- **Exercise details**: For the material that follows, return exactly the lines from the one with "кипятишься, Лариса? —" through the one with "медовым тоном, как лисичка из детской", both ends included.

- **Excerpted records**:
━━━

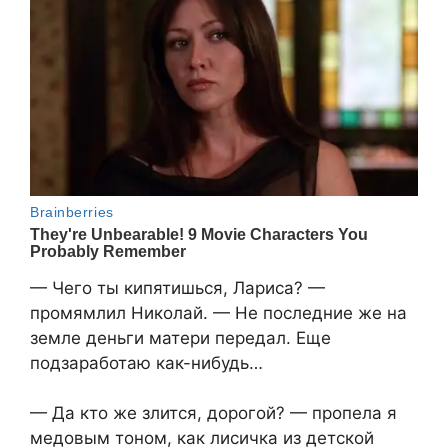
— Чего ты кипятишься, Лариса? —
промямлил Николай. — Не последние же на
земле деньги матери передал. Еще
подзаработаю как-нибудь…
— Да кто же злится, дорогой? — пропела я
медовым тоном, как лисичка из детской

━━━

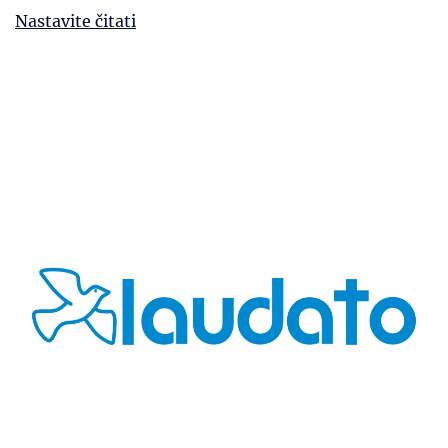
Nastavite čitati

━━━

- **Reply**:
— Чего ты кипятишься, Лариса? —
промямлил Николай. — Не последние же на
земле деньги матери передал. Еще
подзаработаю как-нибудь…
— Да кто же злится, дорогой? — пропела я
медовым тоном, как лисичка из детской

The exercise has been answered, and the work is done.